Replacing energy by von Neumann entropy in quantum phase transitions

TL;DR

This paper proposes using the non-analytic behavior of von Neumann entropy as a universal indicator of quantum phase transitions, including cases where traditional energy-based criteria fail, such as Anderson localization.

Contribution

It introduces von Neumann entropy as a new criterion for detecting quantum phase transitions, especially in complex systems where energy criteria are insufficient.

Findings

Von Neumann entropy exhibits non-analyticities at quantum critical points.

The entropy shows fractal scaling at the Anderson transition.

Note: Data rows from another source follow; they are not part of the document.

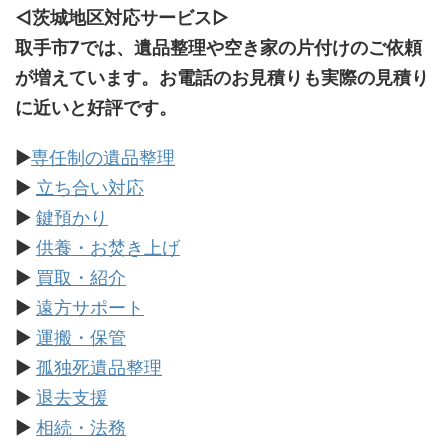
◁茨城地区対応サービス
▷
取手市7では、遺品整理や空き家の片付けのご依頼
が増えています。お電話のお見積りも実際の見積り
に近いと好評です。
▶
専任制の遺品整理
▶
立ち合い対応
▶
鍵預かり
▶
供養・お焚き上げ
▶
買取・紹介
▶
遠方サポート
▶
運搬・保管
▶
孤独死遺品整理
▶
退去支援
▶
相続・法務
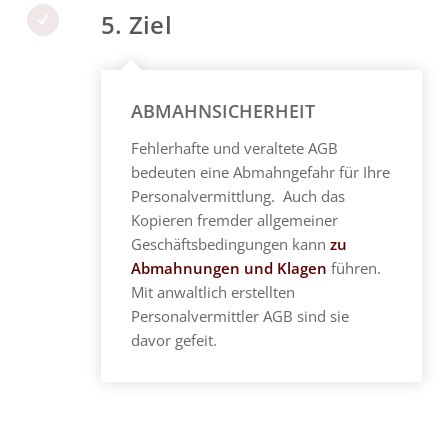
5. Ziel
ABMAHNSICHERHEIT
Fehlerhafte und veraltete AGB
bedeuten eine Abmahngefahr für Ihre
Personalvermittlung
. Auch das
Kopieren fremder allgemeiner
Geschäftsbedingungen kann
zu
Abmahnungen und Klagen
führen.
Mit anwaltlich erstellten
Personalvermittler
AGB sind sie
davor gefeit.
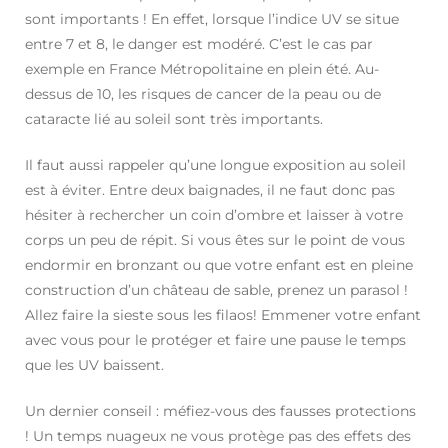
sont importants ! En effet, lorsque l’indice UV se situe
entre 7 et 8, le danger est modéré. C’est le cas par
exemple en France Métropolitaine en plein été. Au-
dessus de 10, les risques de cancer de la peau ou de
cataracte lié au soleil sont très importants.
Il faut aussi rappeler qu’une longue exposition au soleil
est à éviter. Entre deux baignades, il ne faut donc pas
hésiter à rechercher un coin d’ombre et laisser à votre
corps un peu de répit. Si vous êtes sur le point de vous
endormir en bronzant ou que votre enfant est en pleine
construction d’un château de sable, prenez un parasol !
Allez faire la sieste sous les filaos! Emmener votre enfant
avec vous pour le protéger et faire une pause le temps
que les UV baissent.
Un dernier conseil : méfiez-vous des fausses protections
! Un temps nuageux ne vous protège pas des effets des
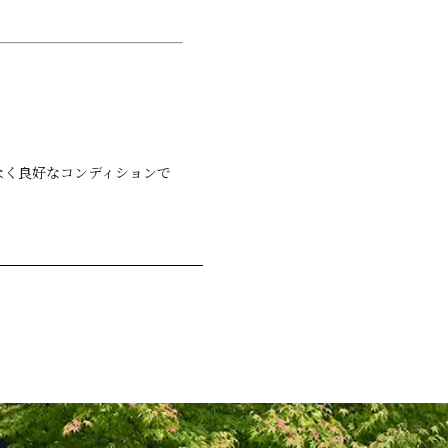
どなく良好なコンディションで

Non-analyticities in entropy correlate with quantum phase transitions in dissipative systems.

Abstract

In the thermodynamic limit two distinct states of matter cannot be analytic continuations of each other. Classical phase transitions are characterized by non-analyticities of the free energy. For quantum phase transitions (QPTs) the ground state energy often assumes the role of the free energy. But in a number of important cases this criterion fails to predict a QPT, such as the three-dimensional metal-insulator transition of non-interacting electrons in a random potential (Anderson localization). It is therefore essential that we find alternative criteria that can track fundamental changes in the internal correlations of the ground state wavefunction. Here we propose that QPTs are generally accompanied by non-analyticities of the von Neumann (entanglement) entropy. In particular, the entropy is non-analytic at the Anderson transition, where it exhibits unusual fractal scaling. We also examine two dissipative quantum systems of considerable interest to the study of decoherence and find that non-analyticities occur if and only if the system undergoes a QPT.